Onde estavam a ira, a raiva que Nergal havia esperado de Ereshkigal? Pela segunda vez ela pegava-o totalmente de surpresa. A pergunta era previsível, exceto que Nergal não havia pensado nela! O que responder, agora?
Nergal olhou para o trono que havia trazido, e resolveu seguir um palpite maluco.
- Grande senhora, sou Nergal, o deus da Guerra e de todas as Doenças....
- E por que você veio até mim? Continuou ela, sem abrandar um milímetro.
Nergal engoliu em seco:
- De fato, foi Anu, o deus do firmamento, seu pai, minha senhora, que me mandou até as Grandes Profundezas. Ele, o Todo-Poderoso senhor dos céus, disse "sente-se naquele trono, Nergal, desça até a Grande Rainha do Mundo Subterrâneio e julgue os atos e casos de todos os seres vivos com ela." Portanto, para fazer a vontade do grande deus Anu, eu desci até aqui. Também fiz este trono, o qual ofereço em honra da grande deusa do Mundo Subterrâneo.

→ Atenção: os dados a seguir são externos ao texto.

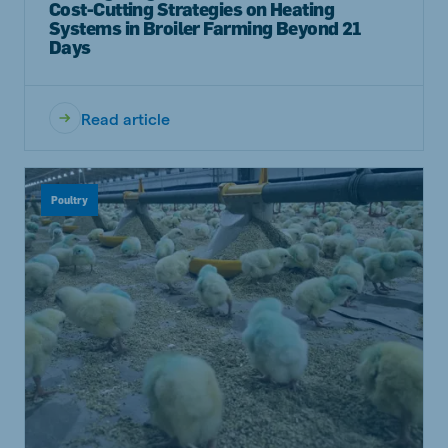
Cost-Cutting Strategies on Heating
Systems in Broiler Farming Beyond 21
Days
Read article
Poultry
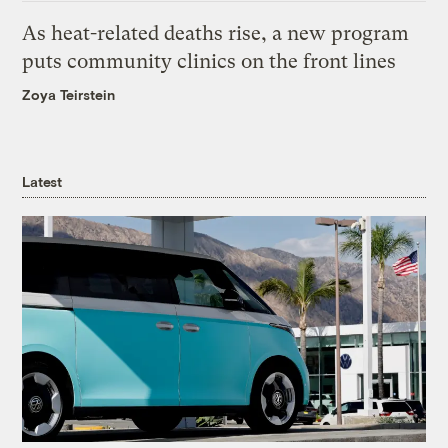
As heat-related deaths rise, a new program
puts community clinics on the front lines
Zoya Teirstein
Latest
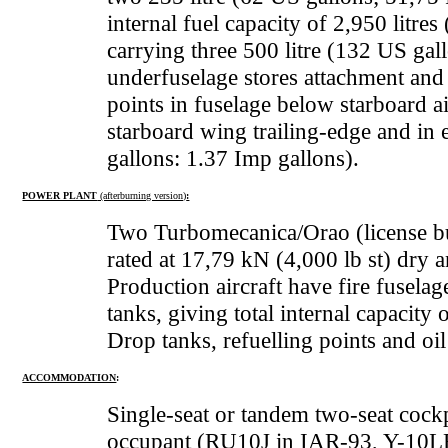
internal fuel capacity of 2,950 litre
carrying three 500 litre (132 US gal
underfuselage stores attachment and
points in fuselage below starboard ai
starboard wing trailing-edge and in e
gallons: 1.37 Imp gallons).
POWER PLANT
(afterburning version)
:
Two Turbomecanica/Orao (license bu
rated at 17,79 kN (4,000 lb st) dry 
Production aircraft have fire fuselag
tanks, giving total internal capacity
Drop tanks, refuelling points and oil
ACCOMMODATION
:
Single-seat or tandem two-seat cockp
occupant (RU10J in IAR-93, Y-10LB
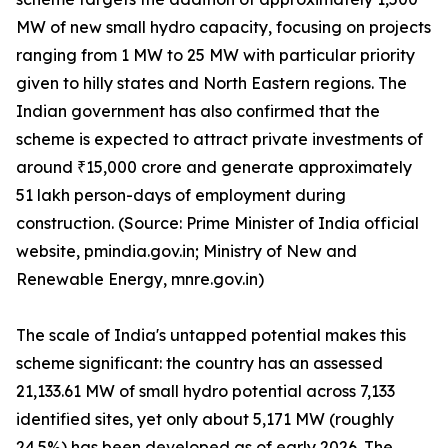
MW of new small hydro capacity, focusing on projects
ranging from 1 MW to 25 MW with particular priority
given to hilly states and North Eastern regions. The
Indian government has also confirmed that the
scheme is expected to attract private investments of
around ₹15,000 crore and generate approximately
51 lakh person-days of employment during
construction. (Source: Prime Minister of India official
website, pmindia.gov.in; Ministry of New and
Renewable Energy, mnre.gov.in)
The scale of India's untapped potential makes this
scheme significant: the country has an assessed
21,133.61 MW of small hydro potential across 7,133
identified sites, yet only about 5,171 MW (roughly
24.5%) has been developed as of early 2026. The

A desculpa apresentada por Nergal era tão inusitada que Ereshkigal resolver levá-la adiante.
- Então Anu, meu pai, decidiu que depois de tanto tempo eu devo ter um companheiro para julgar os casos dos grandes deuses e os atos de todos os seres vivos? Depois de todo este tempo? Perguntou Ereshkigal, fingindo grande surpresa. Muito gentil da parte do meu pai, mas não posso permitir que você se sente ao meu lado para julgar todos os casos antes de você ter passado algum tempo comigo nesta esfera. Sentar-se ao meu lado, você poderá, mas não o trono trazido por você. Sim, com toda certeza, não aceitá-lo-ei antes de você ter-se alimentado da minha mesa e bebido da minha adega. Somente então vou poder dizer com certeza se você pode ficar e julgar almas e espíritos no Mundo Subterrâneo. Mas enquanto estiver-se provando apto para mim, sinta-se à vontade para apreciar tudo o que as Grandes Profundezas tiverem a lhe oferecer, Nergal.

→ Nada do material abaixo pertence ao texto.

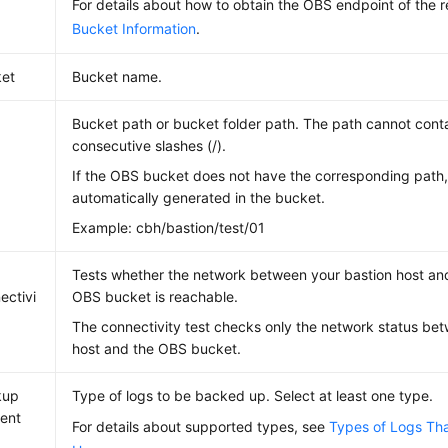
For details about how to obtain the OBS endpoint of the 
Bucket Information
.
et
Bucket name.
Bucket path or bucket folder path. The path cannot conta
consecutive slashes (/).
If the OBS bucket does not have the corresponding path, 
automatically generated in the bucket.
Example: cbh/bastion/test/01
Tests whether the network between your bastion host an
ectivi
OBS bucket is reachable.
The connectivity test checks only the network status be
host and the OBS bucket.
kup
Type of logs to be backed up. Select at least one type.
ent
For details about supported types, see
Types of Logs Th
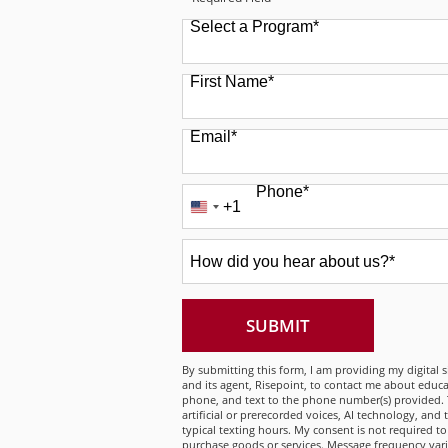
Select a Program
*
49 options available
First Name
*
Email
*
Phone
*
+1
United
States
How
+1
did
you
hear
about
BY SUBMITTING
SUBMIT
us?
*
By submitting this form, I am providing my digital 
and its agent, Risepoint, to contact me about educa
phone, and text to the phone number(s) provided. 
artificial or prerecorded voices, AI technology, and
typical texting hours. My consent is not required to
purchase goods or services. Message frequency var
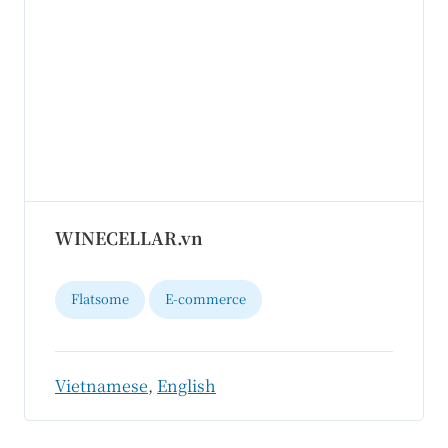
WINECELLAR.vn
Flatsome
E-commerce
Vietnamese
,
English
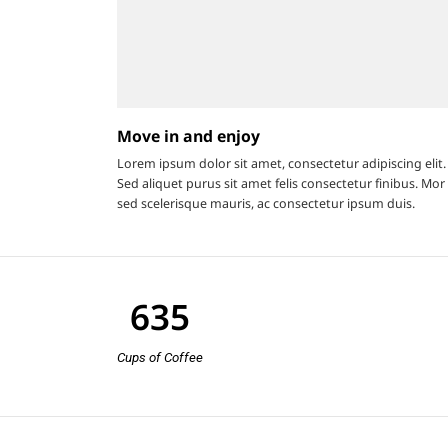
Move in and enjoy
Lorem ipsum dolor sit amet, consectetur adipiscing elit.
Sed aliquet purus sit amet felis consectetur finibus. Mor 
sed scelerisque mauris, ac consectetur ipsum duis.
635
Cups of Coffee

Ereshkigal retirou-se então para seus aposentos e Nergal foi deixado sozinha na câmara de audiências. Mas não por muito tempo. Outro trono, iguarias, vinho e cerveja foram-lhe apresentados por servos prestativos comandados pela costumeira eficiência de Namtar. Nergal lembrou-se dos conselhos de Enki para não comer, não beber e não permitir que lhe lavassem os pés nas Grandes Profundezas, e a tudo recusou.
Ereshkigal retornou, e apenas sorriu, ao ver o trono, os alimentos e a bebida, a bacia cheia intocados. A grande rainha não perdeu sua compostura:
- Vejo que você não quis compartilhar da minha mesa, sentar-se no trono que lhe foi indicado ou permitir alguns pequenos bons tratos. Eu repito, Nergal, sinta-se à vontade para apreciar o que o Mundo Subterrâneo tiver a lhe oferecer. Por ora, vou deixá-lo, para ir-me banhar.
Ereshkigal foi à casa de banhos. Nergal não pôde resistir e seguiu-a discretamente. O deus da guerra, o bravo e ardoroso guerreiro Nergal sentia-se curiosamente atraído por Ereshkigal.
A soberana do Mundo Subterrâneo sabia que tinha sido seguida. Na casa de banhos, ela manteve então as cortinas levemente abertas, despiu-se, banhou-se e ungiu seu corpo perfeito com óleos caros. A seguir, como na antecipação de um encontro mais do que especial, Ereshkigal vestiu-se com trajes de rainha, adornou-se com as jóias da divindade. Tudo isto ela deixou o deus-guerreiro de seu esconderijo escolhido presenciar.
Ao contemplar a beleza de Ereshkigal, Nergal não pôde resistir, rendendo-se aos encantos da deusa, ao desejo crescente do seu corpo, delicia da sua mente e alma. O deus da guerra declarou-se derrotado, ao admitir que o que mais almejava com força e paixão era fazer com ela o que um homem e uma mulher fazem.
Confiante, mas tomado de profunda emoção, Nergal foi até Ereshkigal:
- Ah, Ereshkigal, eu me rendo! Rendo-me ao desejo do meu coração e delicia da minha alma para fazer contigo o que um homem faz com uma mulher! Senhora das Grandes Profundezas, do Mundo Subterrâneo a rainha, tenho-te procurado sem saber durante toda minha vida. A tua solidão é a minha, pois minha também foi outra escolha árdua assumida com profundo conhecimento e plena liberdade. Pois fiz minha a escolha e a pesada carga de trazer a guerra e todas as doenças como a Solução Final para a humanidade aprender a respeito da paz, saúde, fertilidade e riqueza. Ah, Ereshkigal, agora que te encontrei, sei com certeza de que tua é a voz que chama pelo meu coração, a verdade maravilhosa que sempre soube um dia iria encontrar!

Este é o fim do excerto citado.